#### Aim of the task
Which lines of the data below hold "find"? Copy each of them.

#### Page-level text extractions
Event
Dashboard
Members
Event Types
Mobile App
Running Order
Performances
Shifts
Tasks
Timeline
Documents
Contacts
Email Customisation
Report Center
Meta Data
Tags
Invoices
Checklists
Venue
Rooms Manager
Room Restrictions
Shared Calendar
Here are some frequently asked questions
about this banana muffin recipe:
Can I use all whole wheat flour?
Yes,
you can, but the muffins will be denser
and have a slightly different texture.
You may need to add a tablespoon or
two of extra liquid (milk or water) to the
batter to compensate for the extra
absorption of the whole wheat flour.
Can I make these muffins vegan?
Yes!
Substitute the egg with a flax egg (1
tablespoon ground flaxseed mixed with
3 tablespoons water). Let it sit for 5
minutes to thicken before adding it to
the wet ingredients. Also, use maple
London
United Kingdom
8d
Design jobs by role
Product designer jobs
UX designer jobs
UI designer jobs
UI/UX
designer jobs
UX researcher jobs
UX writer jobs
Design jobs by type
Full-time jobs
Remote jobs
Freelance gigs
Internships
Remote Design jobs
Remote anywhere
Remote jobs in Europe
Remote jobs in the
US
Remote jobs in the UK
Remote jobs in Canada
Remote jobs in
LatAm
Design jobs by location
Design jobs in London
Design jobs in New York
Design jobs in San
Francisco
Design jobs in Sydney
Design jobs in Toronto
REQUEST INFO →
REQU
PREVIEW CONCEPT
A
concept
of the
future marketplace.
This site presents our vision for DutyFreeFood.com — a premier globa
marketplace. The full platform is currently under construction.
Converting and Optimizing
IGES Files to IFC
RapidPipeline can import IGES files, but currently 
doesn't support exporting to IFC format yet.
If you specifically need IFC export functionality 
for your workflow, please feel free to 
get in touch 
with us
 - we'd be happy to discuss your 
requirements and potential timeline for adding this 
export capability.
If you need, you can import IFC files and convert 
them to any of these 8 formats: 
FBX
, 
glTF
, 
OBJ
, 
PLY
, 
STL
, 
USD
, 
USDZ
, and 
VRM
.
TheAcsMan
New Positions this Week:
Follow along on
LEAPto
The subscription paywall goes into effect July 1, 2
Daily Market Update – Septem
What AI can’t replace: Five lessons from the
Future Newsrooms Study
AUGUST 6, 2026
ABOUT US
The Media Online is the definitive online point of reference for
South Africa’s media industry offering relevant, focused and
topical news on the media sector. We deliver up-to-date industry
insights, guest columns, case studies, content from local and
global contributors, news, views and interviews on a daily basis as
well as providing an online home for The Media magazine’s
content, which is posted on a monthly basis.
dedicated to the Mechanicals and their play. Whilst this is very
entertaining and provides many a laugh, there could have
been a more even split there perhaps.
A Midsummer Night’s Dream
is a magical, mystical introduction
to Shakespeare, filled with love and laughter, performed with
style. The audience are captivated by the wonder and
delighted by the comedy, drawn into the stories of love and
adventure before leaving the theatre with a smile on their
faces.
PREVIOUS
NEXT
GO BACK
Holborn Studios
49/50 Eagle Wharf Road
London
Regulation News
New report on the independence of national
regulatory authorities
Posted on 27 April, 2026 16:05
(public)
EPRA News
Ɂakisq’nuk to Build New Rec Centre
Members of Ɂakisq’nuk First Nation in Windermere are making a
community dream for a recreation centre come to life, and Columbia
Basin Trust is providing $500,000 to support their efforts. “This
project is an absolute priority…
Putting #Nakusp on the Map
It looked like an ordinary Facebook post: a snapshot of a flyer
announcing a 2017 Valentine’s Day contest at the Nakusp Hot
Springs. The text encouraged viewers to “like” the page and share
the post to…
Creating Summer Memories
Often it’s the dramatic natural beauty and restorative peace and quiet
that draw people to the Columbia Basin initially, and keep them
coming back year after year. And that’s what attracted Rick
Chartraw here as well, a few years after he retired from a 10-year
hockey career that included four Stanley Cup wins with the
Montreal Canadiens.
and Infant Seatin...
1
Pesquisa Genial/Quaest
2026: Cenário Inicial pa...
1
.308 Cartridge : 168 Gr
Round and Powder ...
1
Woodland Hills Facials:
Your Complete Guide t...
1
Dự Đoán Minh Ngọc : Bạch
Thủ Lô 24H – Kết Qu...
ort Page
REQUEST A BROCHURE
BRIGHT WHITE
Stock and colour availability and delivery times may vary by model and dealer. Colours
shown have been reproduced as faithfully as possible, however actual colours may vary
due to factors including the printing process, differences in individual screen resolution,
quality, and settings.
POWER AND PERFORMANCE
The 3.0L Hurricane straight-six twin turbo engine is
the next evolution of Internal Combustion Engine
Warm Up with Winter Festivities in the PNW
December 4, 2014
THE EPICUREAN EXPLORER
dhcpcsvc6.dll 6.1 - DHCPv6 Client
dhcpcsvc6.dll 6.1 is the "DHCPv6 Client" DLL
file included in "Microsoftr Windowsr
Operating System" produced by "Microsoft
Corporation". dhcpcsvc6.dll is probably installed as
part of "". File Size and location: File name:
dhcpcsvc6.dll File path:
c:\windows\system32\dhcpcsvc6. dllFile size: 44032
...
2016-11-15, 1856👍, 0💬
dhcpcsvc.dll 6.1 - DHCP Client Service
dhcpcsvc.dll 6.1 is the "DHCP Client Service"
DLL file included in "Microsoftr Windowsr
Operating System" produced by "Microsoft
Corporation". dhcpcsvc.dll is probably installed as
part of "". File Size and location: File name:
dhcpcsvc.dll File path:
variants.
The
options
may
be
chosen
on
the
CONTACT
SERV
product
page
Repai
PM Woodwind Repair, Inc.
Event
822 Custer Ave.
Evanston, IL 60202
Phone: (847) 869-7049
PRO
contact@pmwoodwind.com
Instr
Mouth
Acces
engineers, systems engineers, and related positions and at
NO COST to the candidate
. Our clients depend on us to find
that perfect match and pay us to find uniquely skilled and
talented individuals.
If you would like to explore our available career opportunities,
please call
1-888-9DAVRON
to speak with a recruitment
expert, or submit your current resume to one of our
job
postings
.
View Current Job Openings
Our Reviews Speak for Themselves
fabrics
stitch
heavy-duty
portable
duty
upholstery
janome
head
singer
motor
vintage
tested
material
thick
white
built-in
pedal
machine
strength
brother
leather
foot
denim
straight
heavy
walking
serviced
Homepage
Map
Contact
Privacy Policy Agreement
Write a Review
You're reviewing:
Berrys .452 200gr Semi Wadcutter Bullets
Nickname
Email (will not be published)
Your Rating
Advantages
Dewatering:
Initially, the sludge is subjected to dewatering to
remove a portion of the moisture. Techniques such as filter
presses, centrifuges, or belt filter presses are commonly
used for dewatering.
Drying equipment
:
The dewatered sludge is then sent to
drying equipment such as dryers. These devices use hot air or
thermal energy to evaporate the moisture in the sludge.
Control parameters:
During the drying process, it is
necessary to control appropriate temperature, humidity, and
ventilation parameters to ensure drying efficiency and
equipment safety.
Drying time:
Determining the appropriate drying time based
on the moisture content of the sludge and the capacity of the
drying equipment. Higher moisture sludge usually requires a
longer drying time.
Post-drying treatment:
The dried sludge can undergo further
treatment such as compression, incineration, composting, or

#### Your response
. Our clients depend on us to find
that perfect match and pay us to find uniquely skilled and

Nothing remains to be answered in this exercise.